Where Cahn’s Assumptions May Be Wrong
It’s important to note that Cahn has built his argument on solid ground — but it’s still built on several assumptions and rests on predictions that are anything but certain in this dynamic AI-powered era. First, nearly every day we are seeing new AI products and services and market demand for those services could accelerate more rapidly than anticipated, potentially closing the projected $600 billion gap faster than expected. Rapid technological advancements and new, unforeseen revenue streams from innovations in AI applications could also mitigate the gap. Along with that, we might see improvements to AI infrastructure efficiency, an emergence of new business models and favorable regulatory changes — all of which could drive higher-than-expected revenue growth.
The competitive landscape in the AI sector is dynamic and could shift, impacting revenue forecasts.
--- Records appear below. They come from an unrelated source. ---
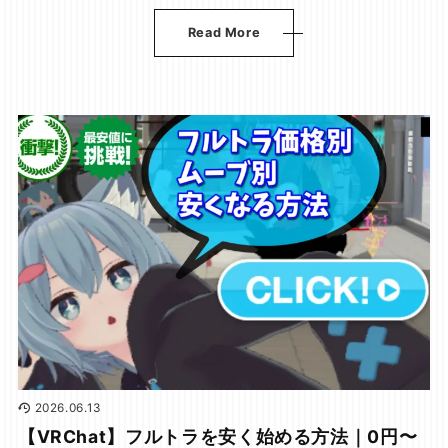
Read More
2026.06.13
【VRChat】フルトラを安く始める方法｜0円〜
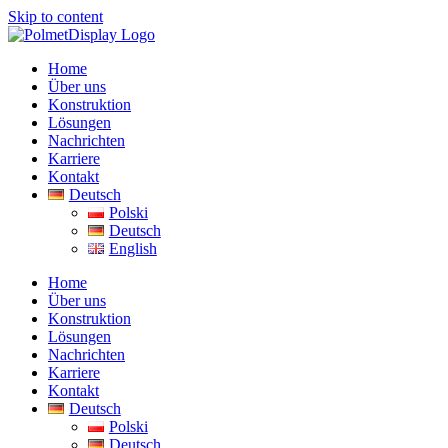
Skip to content
Home
Über uns
Konstruktion
Lösungen
Nachrichten
Karriere
Kontakt
Deutsch
Polski
Deutsch
English
Home
Über uns
Konstruktion
Lösungen
Nachrichten
Karriere
Kontakt
Deutsch
Polski
Deutsch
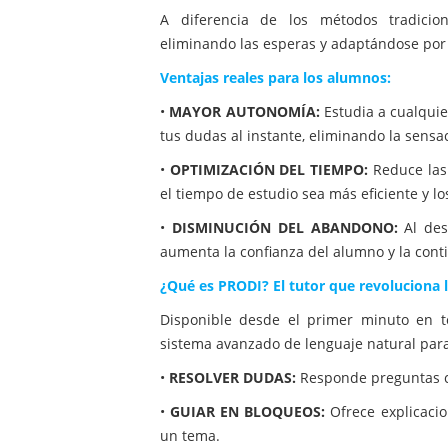
A diferencia de los métodos tradicion
eliminando las esperas y adaptándose por 
Ventajas reales para los alumnos:
•
MAYOR AUTONOMÍA:
Estudia a cualquie
tus dudas al instante, eliminando la sensa
•
OPTIMIZACIÓN DEL TIEMPO:
Reduce las 
el tiempo de estudio sea más eficiente y l
•
DISMINUCIÓN DEL ABANDONO:
Al des
aumenta la confianza del alumno y la cont
¿Qué es PRODI? El tutor que revoluciona 
Disponible desde el primer minuto en to
sistema avanzado de lenguaje natural para
•
RESOLVER DUDAS:
Responde preguntas co
•
GUIAR EN BLOQUEOS:
Ofrece explicacion
un tema.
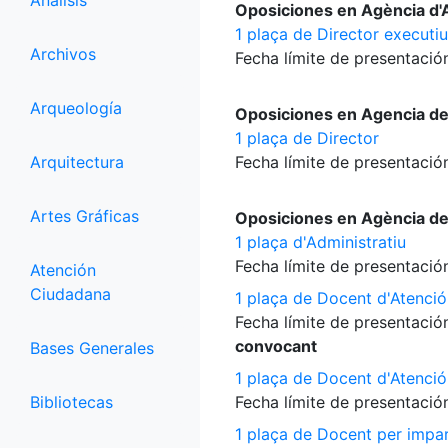
Análisis
Oposiciones en Agència d'A
1 plaça de Director executiu
Archivos
Fecha límite de presentación
Arqueología
Oposiciones en Agencia d
1 plaça de Director
Arquitectura
Fecha límite de presentación
Artes Gráficas
Oposiciones en Agència d
1 plaça d'Administratiu
Fecha límite de presentación
Atención
Ciudadana
1 plaça de Docent d'Atenció
Fecha límite de presentación
convocant
Bases Generales
1 plaça de Docent d'Atenció
Bibliotecas
Fecha límite de presentación
1 plaça de Docent per impart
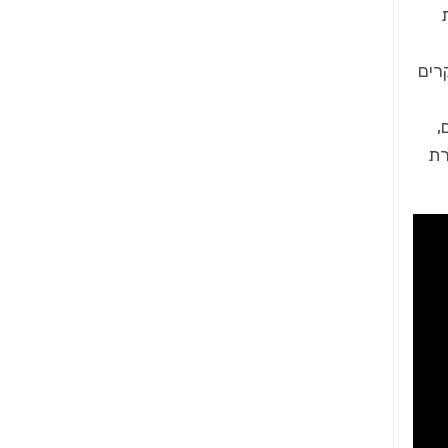
רים
,
רת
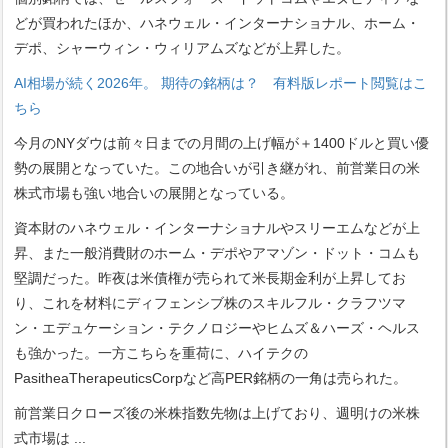
どが買われたほか、ハネウェル・インターナショナル、ホーム・
デポ、シャーウィン・ウィリアムズなどが上昇した。
AI相場が続く2026年。 期待の銘柄は？ 有料版レポート閲覧はこ
ちら
今月のNYダウは前々日までの月間の上げ幅が＋1400ドルと買い優
勢の展開となっていた。この地合いが引き継がれ、前営業日の米
株式市場も強い地合いの展開となっている。
資本財のハネウェル・インターナショナルやスリーエムなどが上
昇、また一般消費財のホーム・デポやアマゾン・ドット・コムも
堅調だった。昨夜は米債権が売られて米長期金利が上昇してお
り、これを材料にディフェンシブ株のスキルフル・クラフツマ
ン・エデュケーション・テクノロジーやヒムズ＆ハーズ・ヘルス
も強かった。一方こちらを重荷に、ハイテクの
PasitheaTherapeuticsCorpなど高PER銘柄の一角は売られた。
前営業日クローズ後の米株指数先物は上げており、週明けの米株
式市場は
...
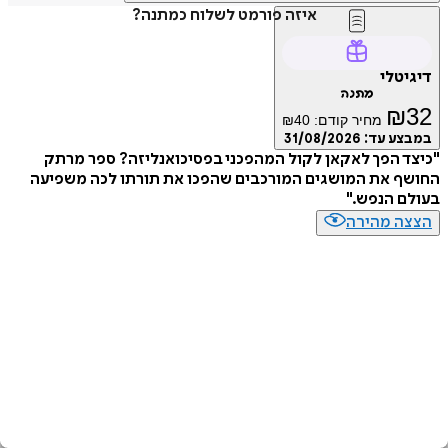
איזה פורמט לשלוח כמתנה?
דיגיטלי
מתנה
₪
32
מחיר קודם:
40
₪
במבצע עד:
31/08/2026
"כיצד הפך לאקאן לקול המהפכני בפסיכואנליזה? ספר מרתק
החושף את המושגים המורכבים שהפכו את תורתו לכה משפיעה
בעולם הנפש."
הצצה מהירה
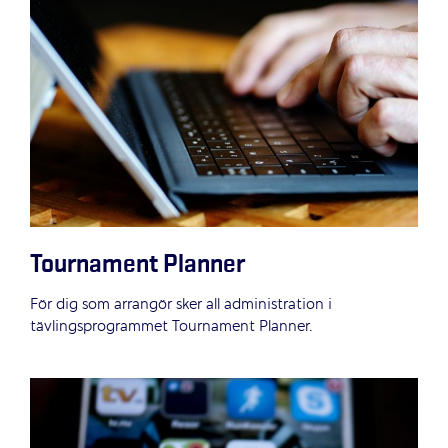
Tournament Planner
För dig som arrangör sker all administration i
tävlingsprogrammet Tournament Planner.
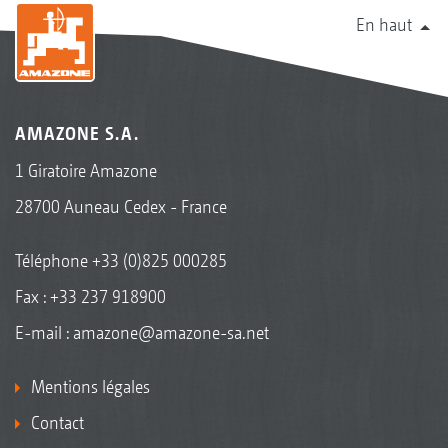
En haut
AMAZONE S.A.
1 Giratoire Amazone
28700 Auneau Cedex - France
Téléphone
+33 (0)825 000285
Fax : +33 237 918900
E-mail :
amazone@amazone-sa.net
Mentions légales
Contact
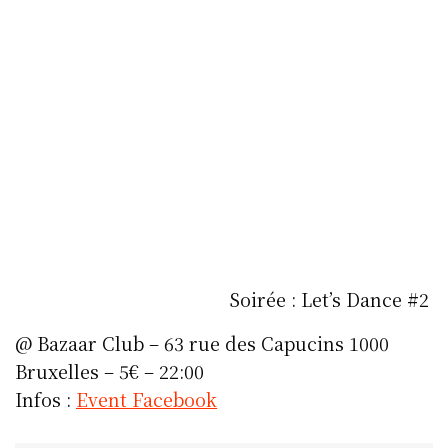
Soirée : Let’s Dance #2
@ Bazaar Club – 63 rue des Capucins 1000
Bruxelles – 5€ – 22:00
Infos :
Event Facebook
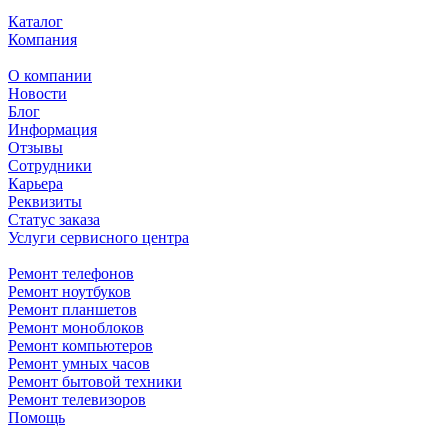
Каталог
Компания
О компании
Новости
Блог
Информация
Отзывы
Сотрудники
Карьера
Реквизиты
Статус заказа
Услуги сервисного центра
Ремонт телефонов
Ремонт ноутбуков
Ремонт планшетов
Ремонт моноблоков
Ремонт компьютеров
Ремонт умных часов
Ремонт бытовой техники
Ремонт телевизоров
Помощь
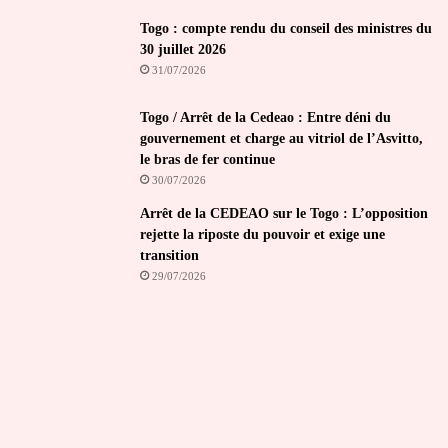
Togo : compte rendu du conseil des ministres du
30 juillet 2026
31/07/2026
Togo / Arrêt de la Cedeao : Entre déni du
gouvernement et charge au vitriol de l’Asvitto,
le bras de fer continue
30/07/2026
Arrêt de la CEDEAO sur le Togo : L’opposition
rejette la riposte du pouvoir et exige une
transition
29/07/2026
Broader economic factors and variations in consumer adoption rates of AI technologies might further influence the revenue gap. Cahn’s emphasis on GPU costs may overlook other critical aspects of AI infrastructure and operational expenses, such as software and talent.
Ultimately, Cahn’s analysis provides valuable insights, but it may not fully account for the complexities and potential future developments in the AI ecosystem. Althogh, to Cahn’s point, it would require dramatic shifts in patterns to make up this gap in a reasonable time frame.
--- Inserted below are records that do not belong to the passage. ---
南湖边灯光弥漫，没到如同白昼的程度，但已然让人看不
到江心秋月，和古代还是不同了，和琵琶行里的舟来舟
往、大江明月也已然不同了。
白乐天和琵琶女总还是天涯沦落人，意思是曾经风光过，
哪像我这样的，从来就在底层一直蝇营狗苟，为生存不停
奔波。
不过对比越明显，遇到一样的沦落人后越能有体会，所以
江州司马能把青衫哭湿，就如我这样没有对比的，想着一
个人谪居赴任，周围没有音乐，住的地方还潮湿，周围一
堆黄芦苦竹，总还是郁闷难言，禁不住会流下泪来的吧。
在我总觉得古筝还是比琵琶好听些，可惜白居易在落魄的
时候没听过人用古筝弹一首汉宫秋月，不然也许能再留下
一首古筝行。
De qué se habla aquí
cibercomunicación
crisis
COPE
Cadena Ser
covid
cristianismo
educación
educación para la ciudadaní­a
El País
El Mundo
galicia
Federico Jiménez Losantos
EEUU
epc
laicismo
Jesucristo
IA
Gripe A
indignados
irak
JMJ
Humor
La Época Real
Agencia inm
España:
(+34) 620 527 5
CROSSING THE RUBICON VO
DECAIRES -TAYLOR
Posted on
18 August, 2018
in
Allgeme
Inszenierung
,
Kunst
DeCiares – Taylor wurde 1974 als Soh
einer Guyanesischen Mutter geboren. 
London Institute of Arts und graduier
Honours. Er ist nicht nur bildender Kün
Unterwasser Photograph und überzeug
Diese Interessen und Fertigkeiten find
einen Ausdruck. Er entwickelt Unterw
Winners and Losers in the AI Era
Having argued that Cahn’s piece might not be completely sound, this isn’t meant to be a doomer manifesto. In fact, he suggests this rapid growth might be normal, if not healthy, in the long run.
Cahn writes: “Speculative frenzies are part of technology, and so they are not something to be afraid of. Those who remain level-headed through this moment have the chance to build extremely important companies. But we need to make sure not to believe in the delusion that has now spread from Silicon Valley to the rest of the country, and indeed the world. That delusion says that we’re all going to get rich quick, because AGI is coming tomorrow, and we all need to stockpile the only valuable resource, which is GPUs.”
He concludes: “In reality, the road ahead is going to be a long one. It will have ups and downs. But almost certainly it will be worthwhile.”